Accordingly, the Nibelung dwarf Alberich does not steal the gold of the Rhine to forge a literal ring but rather abducts a child whom he raises to carry out his evil plans. This abstraction works for as long as the immediacy of Schwarz’s vision develops through Das Rheingold, the cycle’s “preliminary evening.” Neither does it strain too much credulity in the second opera, Die Walküre, in which the ring, now a boy, is only ever mentioned and not seen.

In the third and fourth installments, however, the conceit dies a slow, strange death, leaving us with no message to imbibe, few effects to weigh, and a great deal of confusion to sort through. After a moving Walküre, Siegfried starts conventionally enough. As in most Bayreuth Ring productions over the previous half century, the young hero, Siegfried, has been raised in frowzy postmodern surroundings by Alberich’s abused brother Mime. Siegfried’s sole purpose is to gain the ring from the giant Fafner, to whom the chief god Wotan has given it as payment for building his fortress of Valhalla. Mime’s secret long-term plan is to kill Siegfried and take the ring and its powers for himself.

Arnold Bezuyen (Mime) in Schwarz’s production of Siegfried at the 2022 Bayreuth Festival. © Bayreuth Festival, Photo: Enrico Nawrath.

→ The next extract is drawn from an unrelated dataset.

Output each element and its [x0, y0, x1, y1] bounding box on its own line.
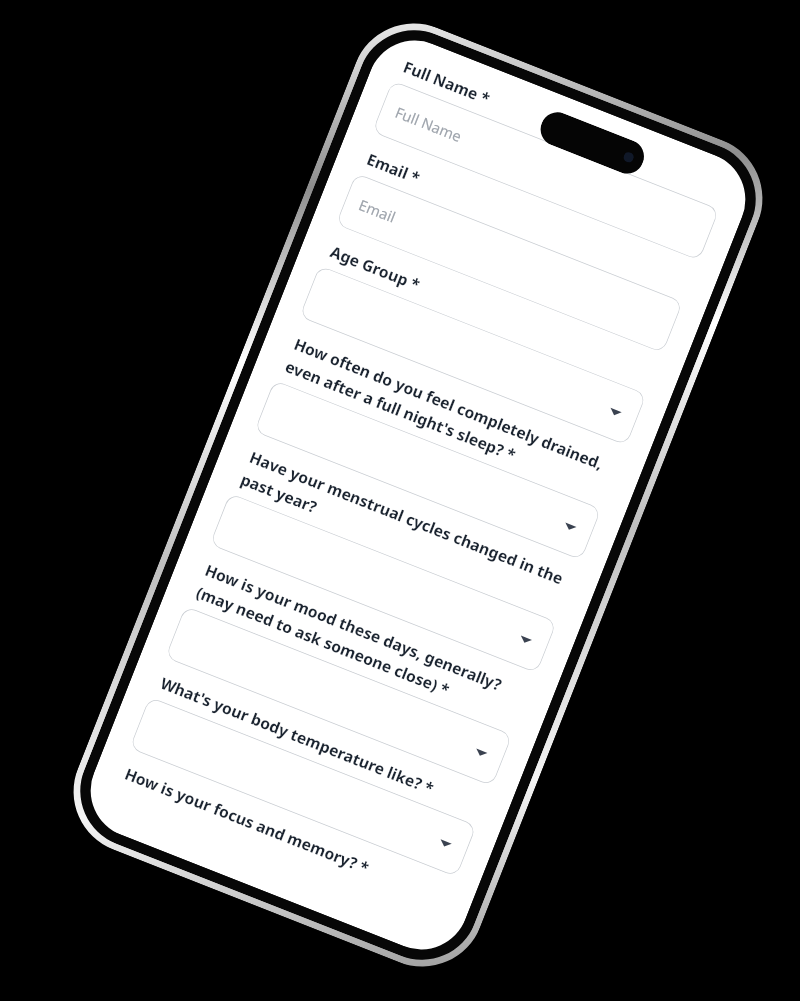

Schwarz’s visuals for Siegfried’s first act earn few points for originality. In a puzzling reversal, the director even has Siegfried reforge the tetralogy’s actual sword, whereas in Walküre Schwarz had replaced it (and all other weapons) with an automatic pistol. The loss of continuity was keenly felt on both a literal and symbolic level and could easily have been avoided.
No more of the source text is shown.